### Description of the task
From the data underneath, reproduce exactly the stretch that begins at the line with "ЧУЖАН МУ (РОДНАЯ ЗЕМЛЯ)" and ends after the line with "СОВЕТУЕМ ПОЧИТАТЬ".

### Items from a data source

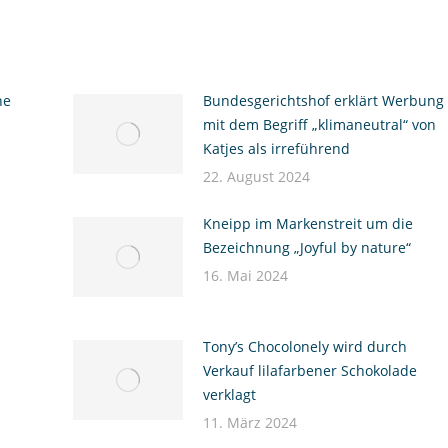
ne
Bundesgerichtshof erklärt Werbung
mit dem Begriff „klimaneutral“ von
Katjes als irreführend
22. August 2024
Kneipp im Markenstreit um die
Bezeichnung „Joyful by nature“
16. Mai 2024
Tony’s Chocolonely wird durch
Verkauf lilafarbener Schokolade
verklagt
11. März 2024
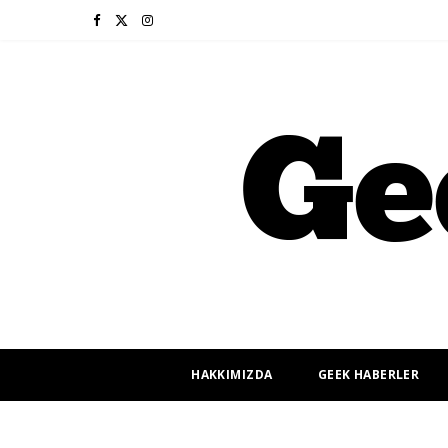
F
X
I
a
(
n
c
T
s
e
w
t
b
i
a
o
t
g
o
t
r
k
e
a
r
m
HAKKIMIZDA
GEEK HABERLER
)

==

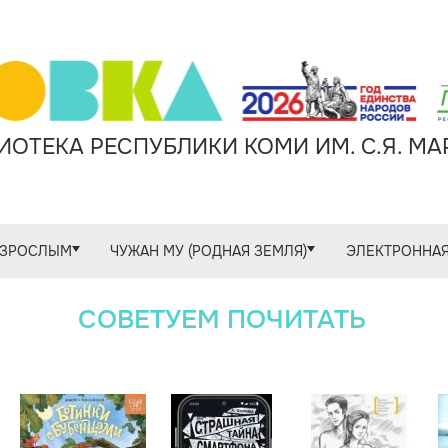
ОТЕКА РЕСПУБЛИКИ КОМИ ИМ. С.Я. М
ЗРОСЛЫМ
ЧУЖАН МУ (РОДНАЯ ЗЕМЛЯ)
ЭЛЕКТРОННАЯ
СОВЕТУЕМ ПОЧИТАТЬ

### Answer below
ЧУЖАН МУ (РОДНАЯ ЗЕМЛЯ)
ЭЛЕКТРОННАЯ
СОВЕТУЕМ ПОЧИТАТЬ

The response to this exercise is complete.